FROM THE PULPIT

The quiet corruption of comfort (part V)

By Yusuf Bulafu

Assalam alaykum warahmatullahi wabarakatuh

Cont’d ….

Governors with the souls of servants

In most of history, the road to power has always demanded a change in posture. A man becomes a governor and suddenly forgets the weight of his earlier hunger. A woman is given authority and soon forgets her prayers of desperation. But among the Prophet’s companions, many did rise to positions of immense power and yet the dust of humility from the Prophet’s masjid never left their feet. They sat on thrones, but they were still servants. They ruled provinces, but their hearts were ruled by Allah.

What is remarkable is not that they attained such power, it is that power did not bend them. It did not inflate their sense of self. It did not dilute their sincerity. The clothes they wore might have changed, but their inner posture remained the same: bowed before their Lord.

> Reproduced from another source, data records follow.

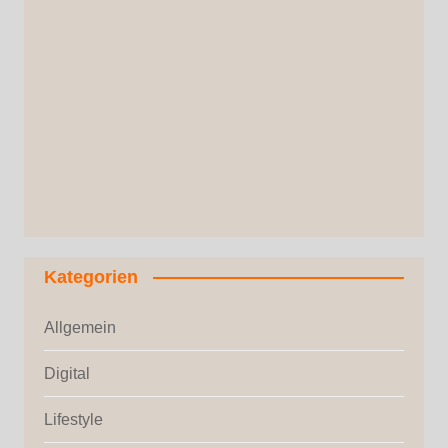
Kategorien
Allgemein
Digital
Lifestyle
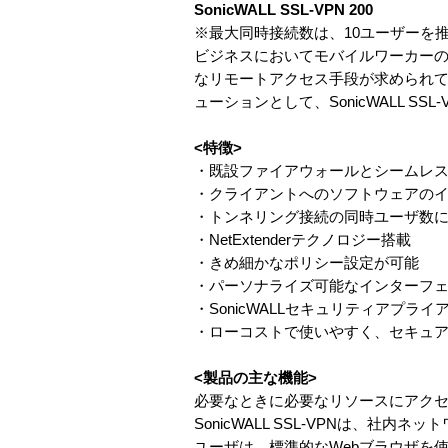
SonicWALL SSL-VPN 200
※最大同時接続数は、10ユーザーを
ビジネスにおいてモバイルワーカー
なリモートアクセス手段が求められてい
ューションとして、SonicWALL SSL
<特徴>
・既設ファイアウォールとシームレ
・クライアントへのソフトウェアの
・トンネリング接続の同時ユーザ数
・NetExtenderテクノロジー搭載
・きめ細かなポリシー設定が可能
・パーソナライズ可能なインターフ
・SonicWALLセキュリティアプ
・ローコストで使いやすく、セキュ
<製品の主な機能>
必要なときに必要なリソースにアク
SonicWALL SSL-VPNは、
ユーザは、標準的なWebブラウザを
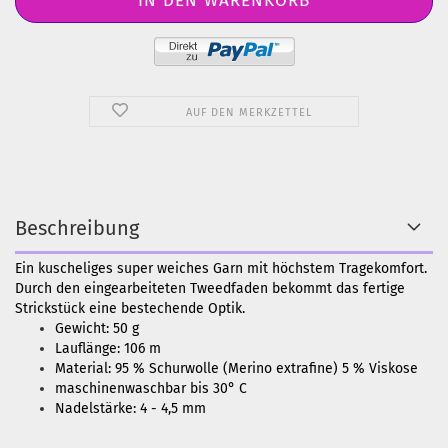
AUF DEN MERKZETTEL
Beschreibung
Ein kuscheliges super weiches Garn mit höchstem Tragekomfort.
Durch den eingearbeiteten Tweedfaden bekommt das fertige
Strickstück eine bestechende Optik.
Gewicht: 50 g
Lauflänge: 106 m
Material: 95 % Schurwolle (Merino extrafine) 5 % Viskose
maschinenwaschbar bis 30° C
Nadelstärke: 4 - 4,5 mm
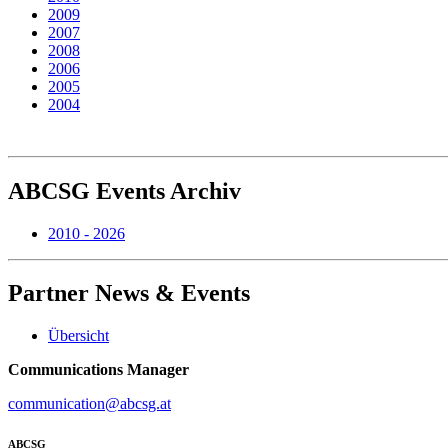
2009
2007
2008
2006
2005
2004
ABCSG
Events Archiv
2010 - 2026
Partner
News & Events
Übersicht
Communications Manager
communication@abcsg.at
ABCSG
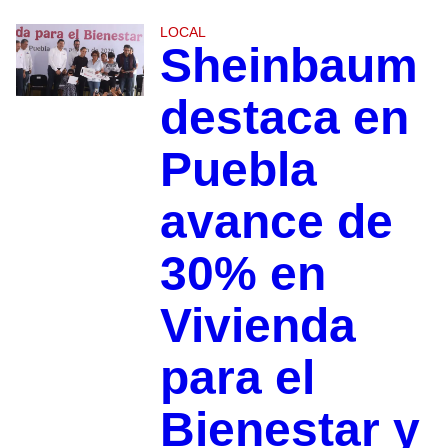
LOCAL
Sheinbaum
destaca en
Puebla
avance de
30% en
Vivienda
para el
Bienestar y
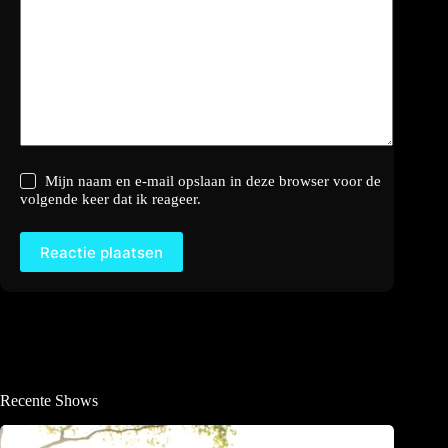
Mijn naam en e-mail opslaan in deze browser voor de
volgende keer dat ik reageer.
Reactie plaatsen
Recente Shows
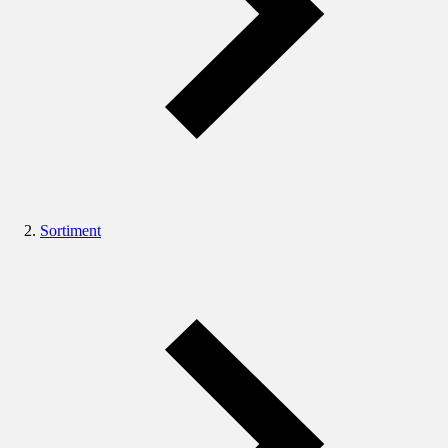
Sortiment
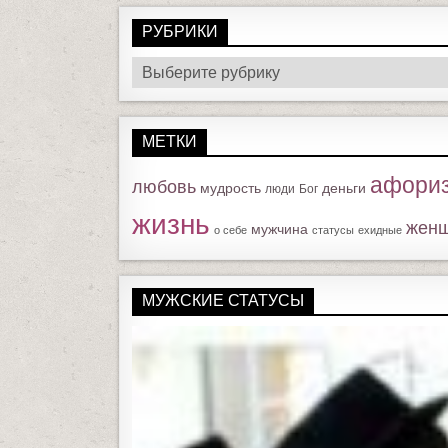
РУБРИКИ
Р
У
Б
МЕТКИ
Р
И
афори
любовь
мудрость
деньги
люди
Бог
К
жизнь
И
жен
мужчина
о себе
статусы
ехидные
МУЖСКИЕ СТАТУСЫ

Consider Abu Huraira (may Allah be pleased with him). A man who once fainted from hunger in the Prophet’s mosque, mistaken by passersby for a madman, later became a governor. Yet when he walked through the market, he carried wood on his back and said with a playful smile, “Make way for the Amir!”

Power did not change his heart. It simply expanded his responsibility. And he met it with the same simplicity that had defined his days of need.

This was not unique to Abu Huraira. It was a pattern among the Sahabah. Zayd ibn Thabit, Sa‘d ibn Abi Waqqas, Mu‘adh ibn Jabal; these men did not withdraw from the world, but they walked through it with reverence rather than arrogance. They governed not with superiority, but with a sense of sacred duty. Power was not for self-promotion; it was for service and the reminder of their beginnings was always near.

One companion, standing before his people as governor, gave a khutbah and said: “I remember the days when we were with the Prophet, and we had nothing to eat but leaves. We developed sores on our mouths. And now look at us; we are governors of lands. I fear that I may see myself as great, while I am small in the eyes of Allah.” He stood on a platform of status, but he trembled before the memory of his former poverty and the possibility of being deluded by his new privilege. That’s the soul of a servant even while wearing the robes of a governor.

What made them so different? They didn’t see governance as a prize, but as a burden. They didn’t think of authority as elevation, but as accountability. To them, leadership was a station that brought them closer to Allah only if they approached it with fear, sincerity, and service.

In our world today, people chase power with ambition, decorate it with ego, and weaponize it with pride. But in the prophetic community, power was only ever meaningful if it increased the servant’s sense of responsibility before God. To be a leader in the prophetic model is not to be obeyed, it is to be tested. It is not to be followed blindly, but to be watched closely. It is not to be honored unless that honor makes you humbler. The Sahabah did not lose themselves in authority. They measured every decision by the scale of the akhirah. Every title was seen through the lens of the day of judgement, where nothing would matter except the intentions behind the leadership.